Ele pode ser indicado por outros índices, como a taxa de criminalidade, o número
de mortes violentas por 100 mil habitantes, o IDH, a colocação do Brasil nos
rankings mundiais de qualidade da educação e outros índices que não causam
tanta sensação na mídia quanto o IPCA e o PIB. Trata-se de uma miopia típica da
sociedade de consumo, da qual os governantes brasileiros têm procurado tirar
vantagens eleitorais.
O que
os recentes distúrbios provocados pelas manifestações populares estão mostrando
é que há limites de tolerância para o mal-estar social decorrente da situação
miserável no fornecimento de bens públicos. Para esse problema, entretanto, não
há soluções definitivas que possam provir de pacotes econômicos ad hoc ou
estratégias de estabilização, como a do Plano Real. Trata-se de um problema
estrutural de ineficiências econômicas incrustradas na máquina estatal,
relacionadas não só à corrupção e às vicissitudes políticas, mas também a uma
administração pública incompetente e hipertrófica.
Portanto,
não basta uma reforma política, como a que está sendo cogitada. É preciso,
sobretudo, uma reforma do Estado.”
(JOSÉ MARIA
ALVES DA SILVA. Doutor em economia; professor (UFV), em artigo publicado no
jornal O TEMPO Belo Horizonte,
edição de 3 de agosto de 2013, caderno O.PINIÃO,
página 22).
Mais uma importante e oportuna contribuição para o
nosso trabalho de Mobilização para a
Cidadania e Qualidade vem de artigo publicado no mesmo veículo, edição de 21
de junho de 2013, caderno O.PINIÃO, página
26, de autoria de LEONARDO BOFF, que
é filósofo e teólogo, e que merece igualmente integral transcrição:
“Construção
do ser humano se realiza na sociedade, mas não só
Em 1845, Karl Marx
escreveu suas famosas 11 teses sobre Feuerbach, publicadas somente em 1888, por
Engels. Na sexta tese, Marx afirma algo verdadeiro, mas reducionista: “A
essência humana é o conjunto das relações sociais”. Efetivamente, não se pode
pensar a essência humana fora das relações sociais, mas ela é muito mais que
isso, pois resulta do conjunto de suas relações totais.
Descritivamente,
sem querer definir a essência humana, ela emerge como um nó de relações
voltadas para todas as direções. O ser humano se constrói à medida que ativa
esse complexo de relações. Sente em si uma pulsão infinita, embora encontre
somente objetivos finitos. Daí a sua permanente implenitude e insatisfação.
Não se
trata de um problema psicológico que um psicanalista ou um psiquiatra possa
curar. É sua marca distintiva, ontológica, e não um defeito. Mas, aceitando a
indicação de Marx, boa parte da construção do humano se realiza, efetivamente,
na sociedade. Daí a importância de considerarmos qual seja a formação social
que melhor cria as condições para o ser
humano poder desabrochar mais plenamente nas mais variadas relações. Sem
oferecer as devidas mediações, diria que a melhor formação social é a
democracia: comunitária, social, representativa, participativa, de baixo para
cima e que inclua todos.
Na
formulação de Boaventura de Souza Santos, a democracia deve ser um ser sem fim.

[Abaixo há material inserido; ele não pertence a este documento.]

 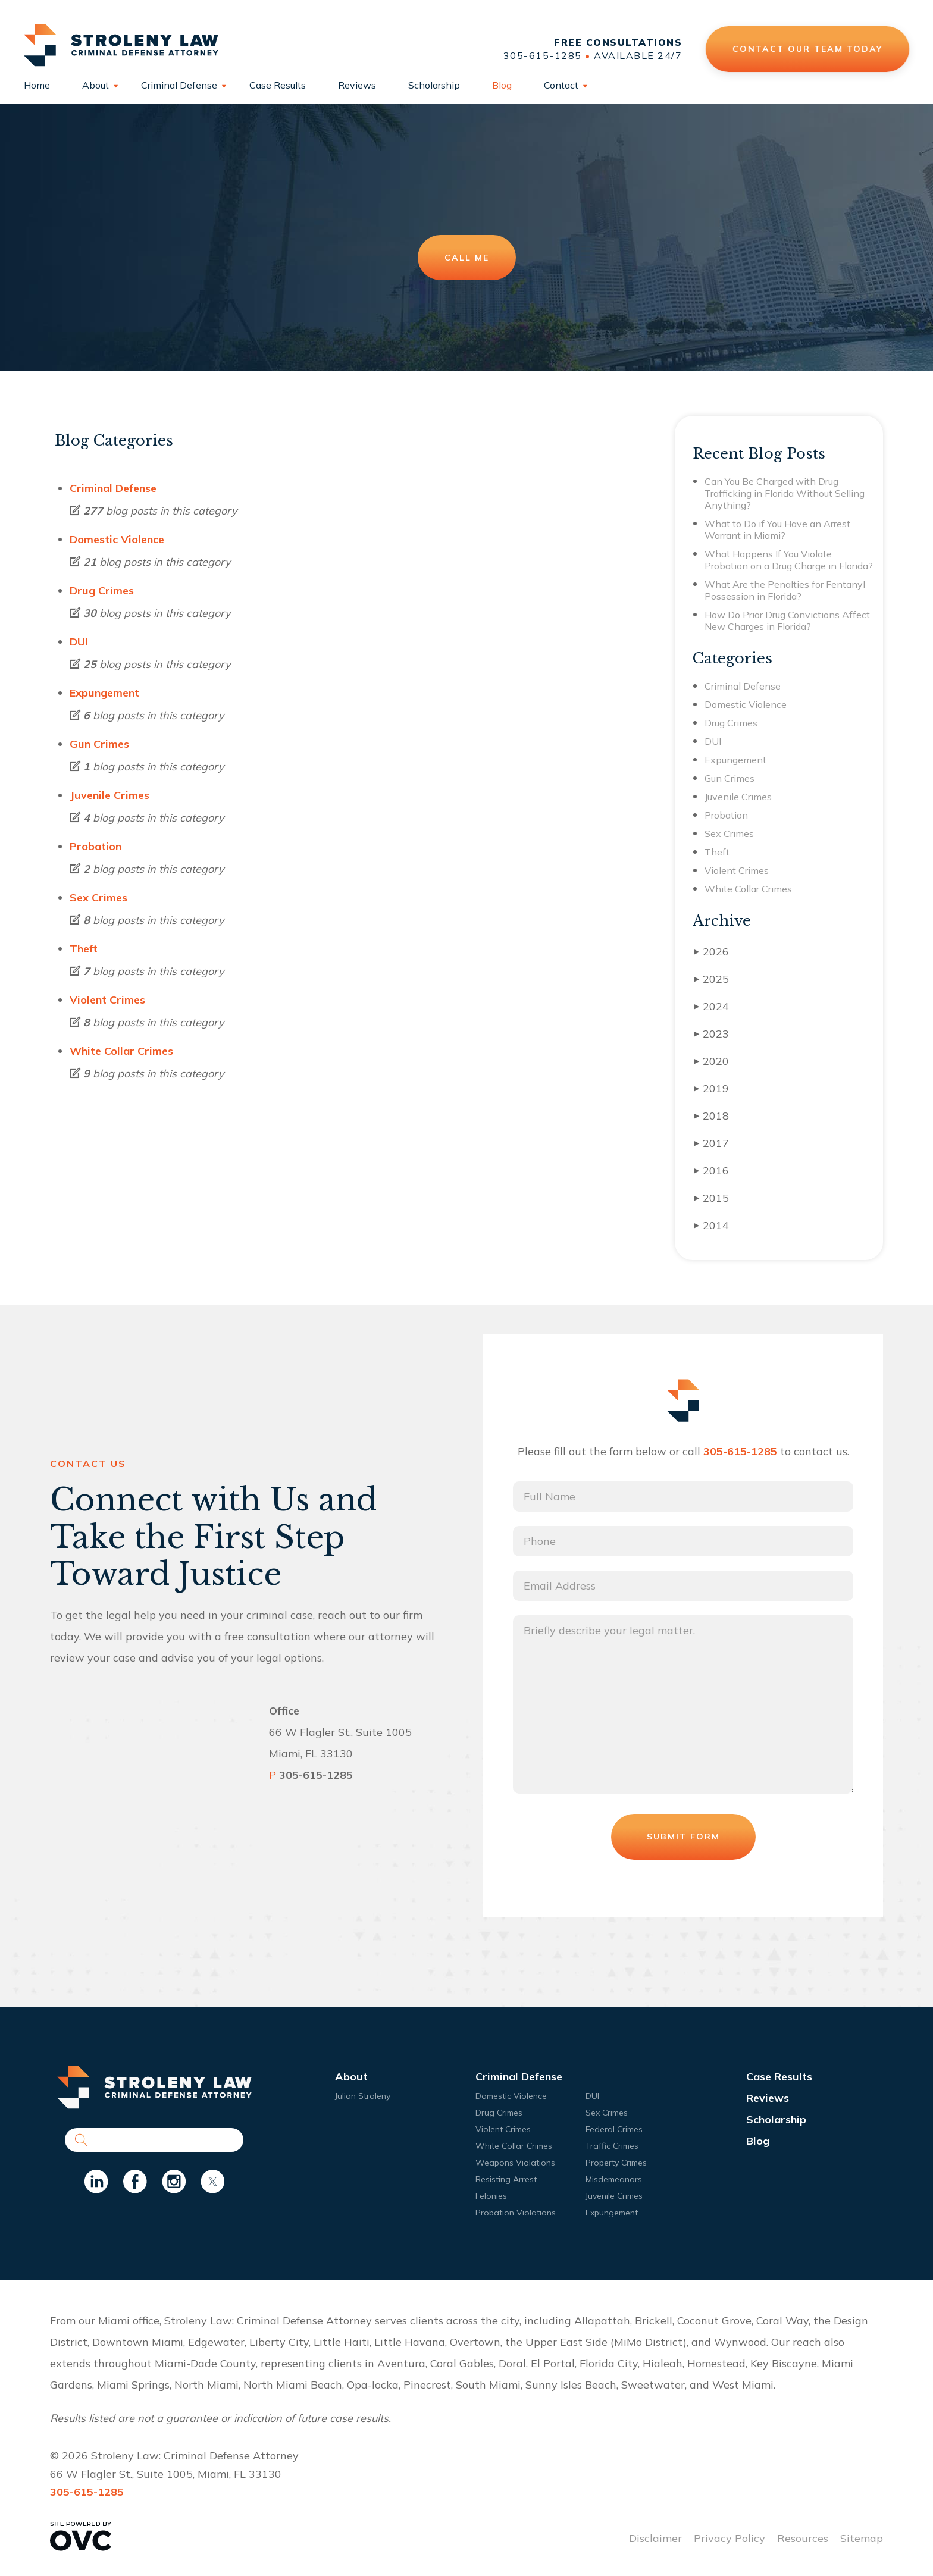 What do you see at coordinates (357, 85) in the screenshot?
I see `Reviews` at bounding box center [357, 85].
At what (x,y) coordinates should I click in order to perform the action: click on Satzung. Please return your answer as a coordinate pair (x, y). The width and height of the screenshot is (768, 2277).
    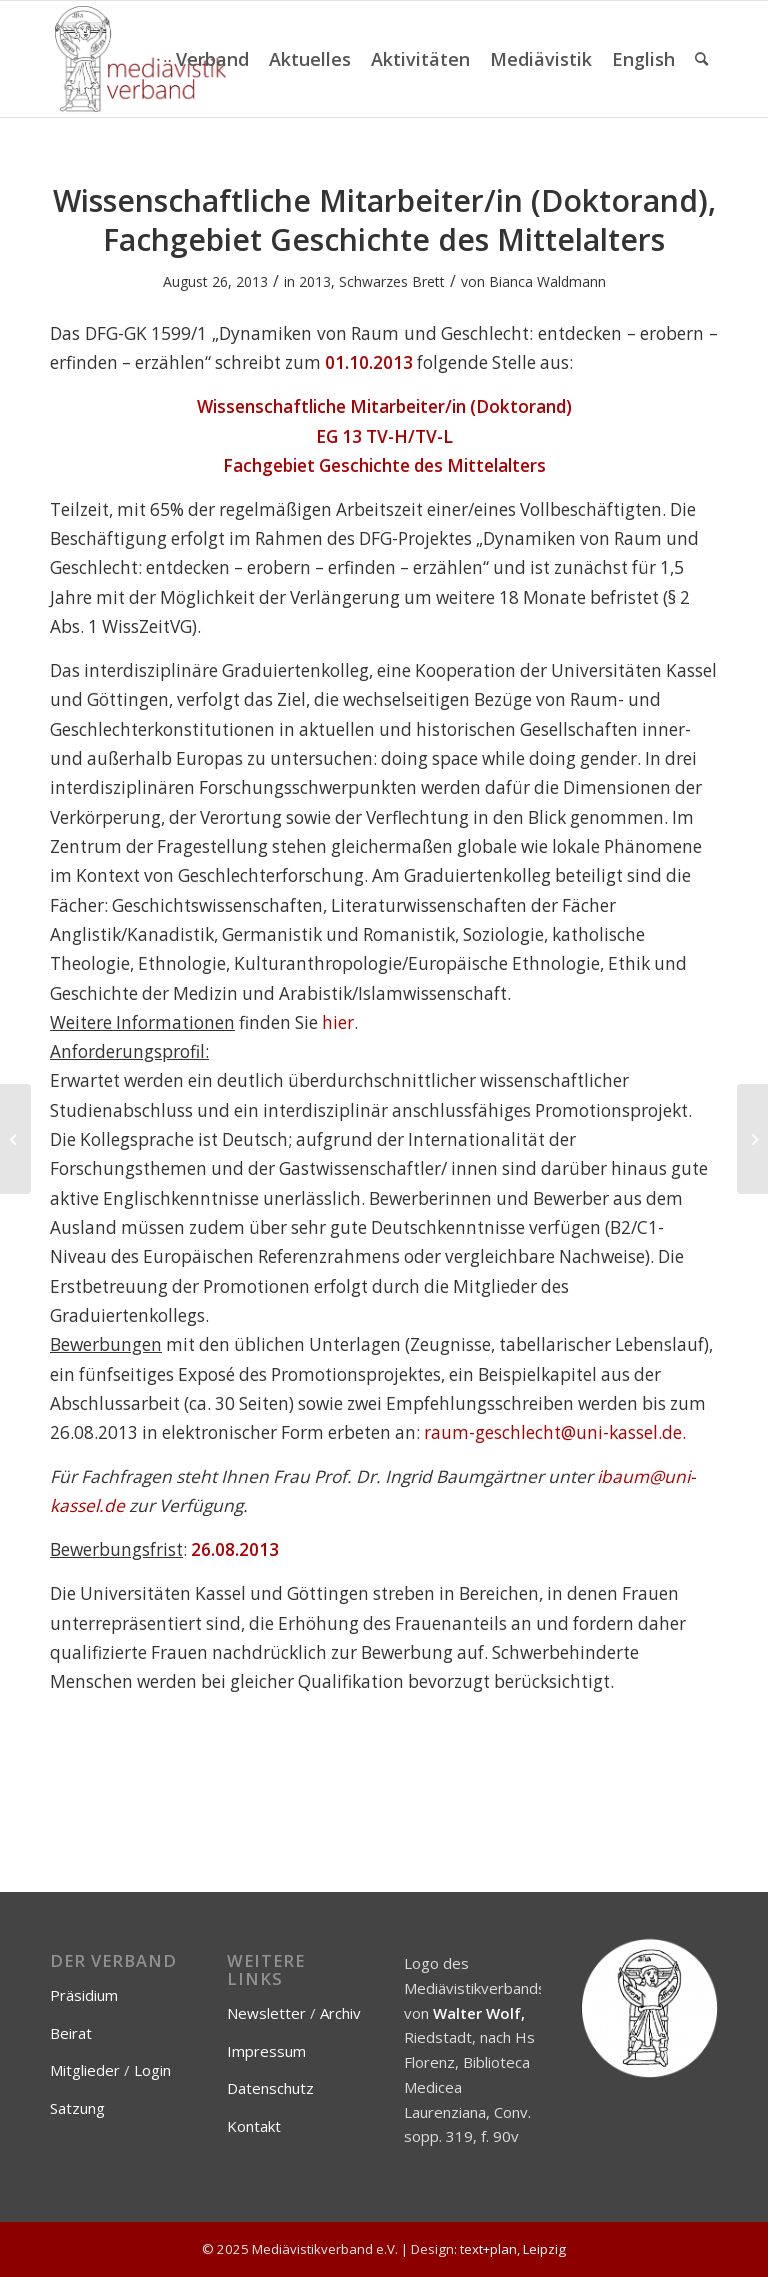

Como numa mesa, vejo quatro pernas que sustentam uma democracia mínima e
verdadeira.
A
primeira perna reside na participação: o ser humano, inteligente e livre, não
quer ser apenas beneficiário de um processo, mas ator e participante. Só assim
se faz sujeito e cidadão. Essa participação deve vir de baixo para cima para
não excluir ninguém.
A
segunda perna consiste na igualdade. É a igualdade no reconhecimento da
dignidade de cada pessoa e no respeito a
seus direitos que sustenta a justiça social.
A
terceira perna é a diferença. Ela é dada pela natureza. Cada ser, especialmente
o ser humano, é diferente. São as diferenças que nos revelam que podemos ser
humanos de muitas formas, todas elas humanas e, por isso, merecedoras de
respeito e de acolhida.
A
quarta perna se dá na comunhão. Aqui aparece a espiritualidade como aquela
dimensão da consciência que nos faz sentir parte de um Todo e como aquele
conjunto de valores intangíveis que dão sentido às nossas vidas pessoal e
social e também a todo o universo.
Essas
quatro pernas vêm sempre juntas e equilibram a mesa – sustentam uma democracia
real. Esta nos educa para sermos coautores da construção do bem comum. Em nome
dela, aprendemos a limitar nossos desejos por amor à satisfação dos desejos
coletivos.
Essa
mesa de quatro pernas não existiria se não estivesse apoiada no chão e na
terra. Assim, a democracia não seria completa se não incluísse a natureza, que
tudo possibilita. Ela fornece a base físico-química-ecológica que sustenta a
vida e a cada um de nós.
Pelo
fato de terem valor em si mesmo, independentemente do uso que fizermos dele,
todos os seres são portadores de direitos. Merecem continuar a existir, e a nós
cabe respeitá-los e entendê-los como concidadãos. Serão incluídos numa
democracia sem fim sociocósmica.
Esparramado
em todas essas dimensões, realiza-se o ser humano na história, num processo
ilimitado e sem fim.”
Eis, portanto, mais páginas contendo importantes,
incisivas e oportunas abordagens e reflexões que acenam, em meio à maior crise
de liderança de nossa história – que é de ética,
de moral, de princípios, de valores –, para a imperiosa e urgente necessidade de profundas mudanças em nossas estruturas
educacionais, governamentais, jurídicas,
políticas, sociais, culturais, econômicas, financeiras e ambientais, de modo
a promovermos a inserção do País no concerto das potências mundiais livres,
civilizadas, soberanas, democráticas e sustentavelmente desenvolvidas...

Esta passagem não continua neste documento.